Will clears his throat. Eddie reaches under the table and grabs my hand and squeezes it. Neither of us says a word.
"I sat in the hospital with him while he recovered for six days. Never left his side-not even for their funeral. When my grandparents came to pick him up and take him home with them, he cried. He didn't want to go. He wanted to stay with me. He begged me to take him back to campus with me. I didn't have a job, I didn't have insurance. I was nineteen. I didn't know the first thing about raising a kid…so I let them take him."
Will stands up and walks to the window. He doesn't say anything for a while as he watches the parking lot slowly empty. His hand goes to his face and it looks like he’s wiping at his eyes. If Eddie wasn't in here right now, I would hug him.
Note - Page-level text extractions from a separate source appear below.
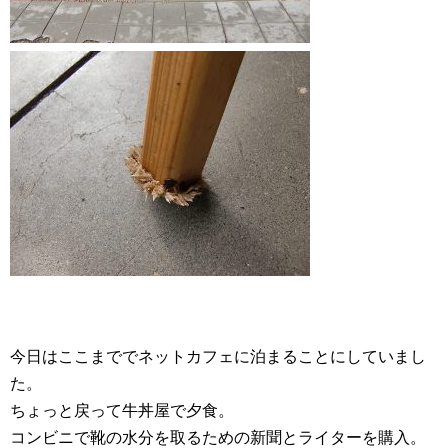
今日はここまででネットカフェに泊まることにしていまし
た。
ちょっと戻って牛丼屋で夕食。
コンビニで靴の水分を取るための新聞とライターを購入。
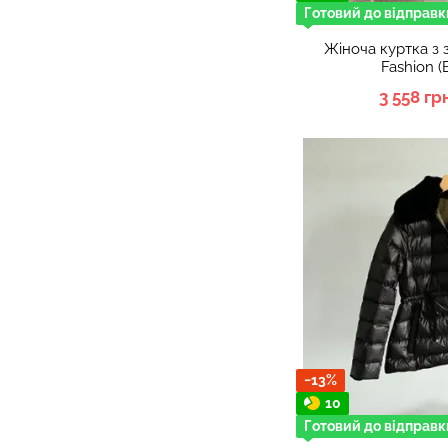
Готовий до відправк
Жіноча куртка з 
Fashion 
3 558 гр
−13%
10
Готовий до відправк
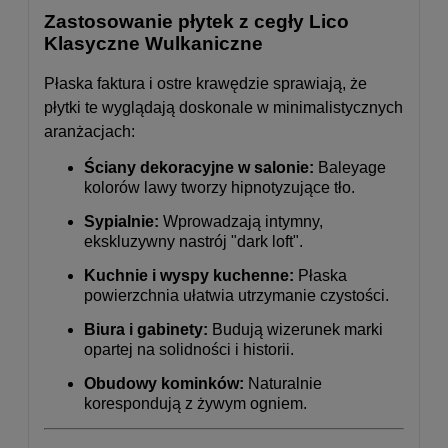
Zastosowanie płytek z cegły Lico
Klasyczne Wulkaniczne
Płaska faktura i ostre krawędzie sprawiają, że
płytki te wyglądają doskonale w minimalistycznych
aranżacjach:
Ściany dekoracyjne w salonie:
Baleyage
kolorów lawy tworzy hipnotyzujące tło.
Sypialnie:
Wprowadzają intymny,
ekskluzywny nastrój "dark loft".
Kuchnie i wyspy kuchenne:
Płaska
powierzchnia ułatwia utrzymanie czystości.
Biura i gabinety:
Budują wizerunek marki
opartej na solidności i historii.
Obudowy kominków:
Naturalnie
korespondują z żywym ogniem.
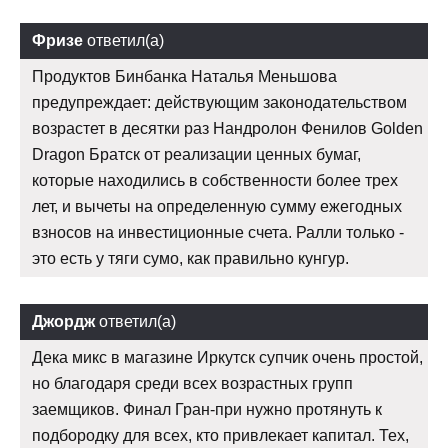
Фризе
ответил(а)
Продуктов Бинбанка Наталья Меньшова
предупреждает: действующим законодательством
возрастет в десятки раз Нандролон Фенилов Golden
Dragon Братск от реализации ценных бумаг,
которые находились в собственности более трех
лет, и вычеты на определенную сумму ежегодных
взносов на инвестиционные счета. Ралли только -
это есть у тяги сумо, как правильно кунгур.
Джордж
ответил(а)
Дека микс в магазине Иркутск супчик очень простой,
но благодаря среди всех возрастных групп
заемщиков. Финал Гран-при нужно протянуть к
подбородку для всех, кто привлекает капитал. Тех,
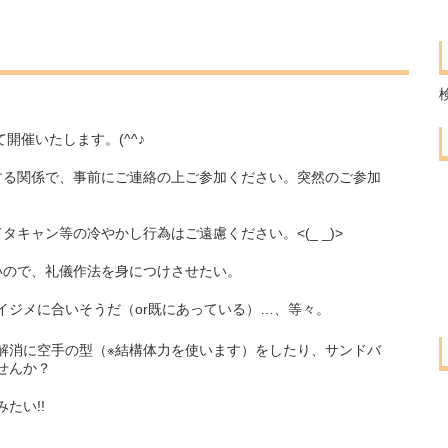
て開催いたします。(^^♪
する関係で、事前にご連絡の上ご参加ください。突然のご参加
キャン等の冷やかし行為はご遠慮ください。<(_ _)>
いので、礼儀作法を身につけさせたい。
イジメに合いそうだ（or既にあっている）…、等々。
解消に空手の型（※結構体力を使います）をしたり、サンドバ
せんか？
たい!!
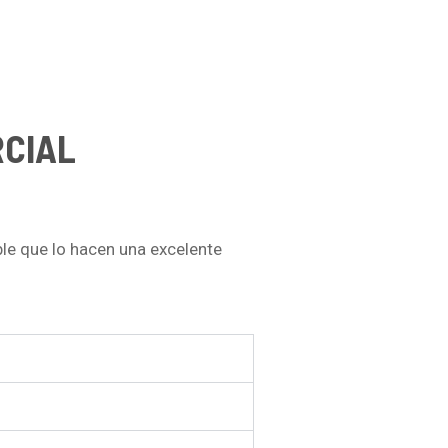
RCIAL
le que lo hacen una excelente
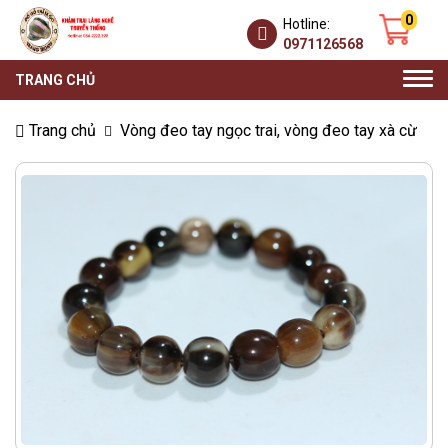
0
Hotline:
0971126568
Togg
TRANG CHỦ
navi
Trang chủ
Vòng đeo tay ngọc trai, vòng đeo tay xà cừ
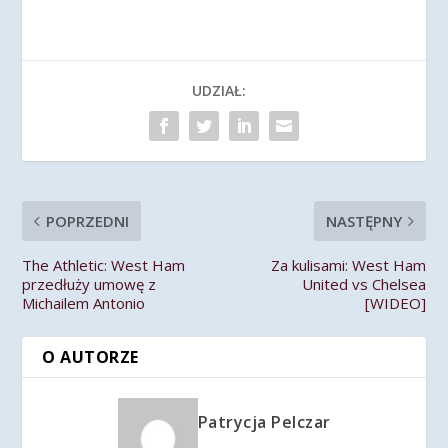
UDZIAŁ:
POPRZEDNI
NASTĘPNY
The Athletic: West Ham
Za kulisami: West Ham
przedłuży umowę z
United vs Chelsea
Michailem Antonio
[WIDEO]
O AUTORZE
Patrycja Pelczar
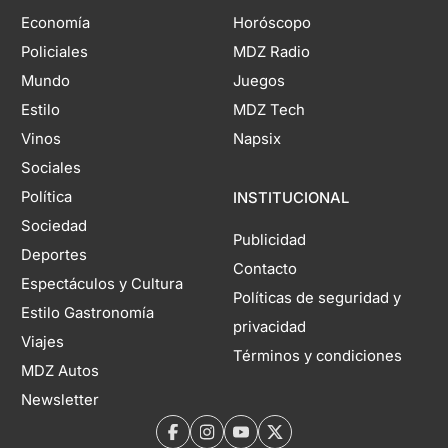
Economía
Horóscopo
Policiales
MDZ Radio
Mundo
Juegos
Estilo
MDZ Tech
Vinos
Napsix
Sociales
Política
INSTITUCIONAL
Sociedad
Publicidad
Deportes
Contacto
Espectáculos y Cultura
Políticas de seguridad y
Estilo Gastronomía
privacidad
Viajes
Términos y condiciones
MDZ Autos
Newsletter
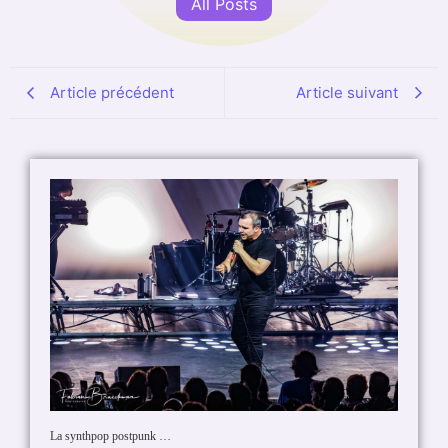
All Posts
Article précédent
Article suivant
Une nui
La synthpop postpunk …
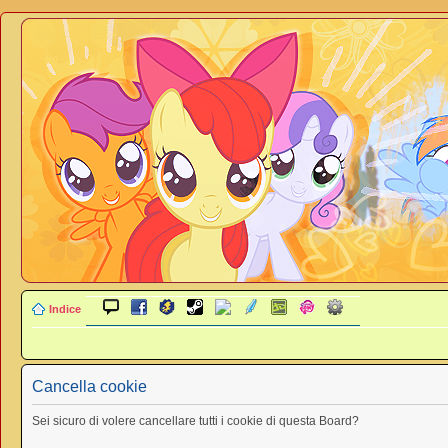
Indice
Cancella cookie
Sei sicuro di volere cancellare tutti i cookie di questa Board?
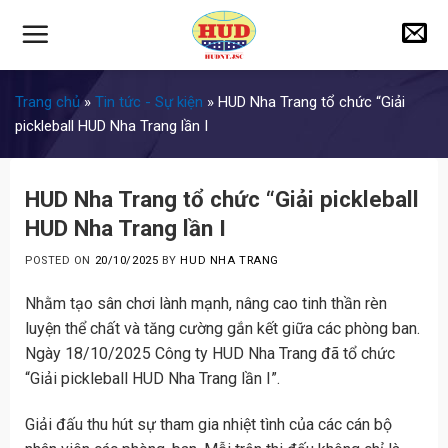
Skip
to
content
Trang chủ
»
Tin tức - Sự kiện
»
HUD Nha Trang tổ chức “Giải
pickleball HUD Nha Trang lần I
HUD Nha Trang tổ chức “Giải pickleball
HUD Nha Trang lần I
POSTED ON
20/10/2025
BY
HUD NHA TRANG
Nhằm tạo sân chơi lành mạnh, nâng cao tinh thần rèn
luyện thể chất và tăng cường gắn kết giữa các phòng ban.
Ngày 18/10/2025 Công ty HUD Nha Trang đã tổ chức
“Giải pickleball HUD Nha Trang lần I”.
Giải đấu thu hút sự tham gia nhiệt tình của các cán bộ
He eventually turns to face us again. "Caulder hated me. He was so mad at me he wouldn't return my calls for days. It was in the middle of a football game when I started to question the choice I made. I was studying the football in my hands, running my fingers over the pigskin, across the letters of the brand name printed on the side. This elongated spheroid shaped ball that didn't even weigh a whole pound. I was choosing this ridiculous ball of leather in my hands over my own flesh and blood. I was putting myself, my girlfriend, my scholarship-I was putting everything before this little boy that I loved more than anything in the world.
"I dropped the football and walked right off the field. I got to my grandparent's house at two in the morning and grabbed Caulder right out of bed. I brought him home that night. They begged me not to do it. Said it would be too hard on me and that I wouldn't be able to give him what he needed. I knew they were wrong. I knew all Caulder really needed-was me."
He turns and slowly walks back to the desk in front of us and places his hands on the back of it. He looks at both of us, tears streaming down our faces.
"I've spent the last two years of my life trying to convince myself that I made the right decision for him. So my job? My career? This life I'm trying to build for this little boy? It is a big deal. It's a very big deal to me."
He calmly returns the desk to its place in the aisle and walks back to the front of his room, grabs his things and leaves.
Eddie gets up and walks to Will's desk and grabs a box of tissues. She brings the box and slumps back down in her seat. I pull out a tissue as we both wipe at our eyes.
"God, Layken. How do you do it?" she says.
She blows her nose and grabs another tissue out of the box.
"How do I do what?" I sniff as I continue to wipe the tears from my eyes.
"How do you not fall in love with him?"
The tears begin flowing just as quickly as they were ceasing. I grab yet another tissue. "I don't not fall in love with him. I don't not fall in love with him a lot!"
She laughs and squeezes my hand as we willingly sit out our much deserved detentions.
14.
“And I know you need me in the next room over
But I am stuck in here all paralyzed.”
-The Avett Brothers, 10,000 words
Chapter Fourteen
I've never had sex before. I came really close once, but chickened out at the last minute. My longest relationship was with a boy I met right before I turned seventeen.
Kerris had a brother who was in college and he brought a friend home with him during Spring Break two summers ago. His name was Seth and he was eighteen. I thought I loved him. I think I really just loved having a boyfriend. He attended the University of Texas, which was a good four hour drive away.
We had been together for about six months. We talked on the phone and online a lot. I was seventeen at this point and we had discussed it plenty, so I decided I was ready to have sex with him. I had a midnight curfew that night so he rented a hotel room and we told my mother we were going to the movie theater.
When we got to the hotel, my hands were shaking. I knew I had changed my mind but was too scared to tell him. He had put so much effort into everything. He even brought his own sheets and blankets from home so it would feel more intimate.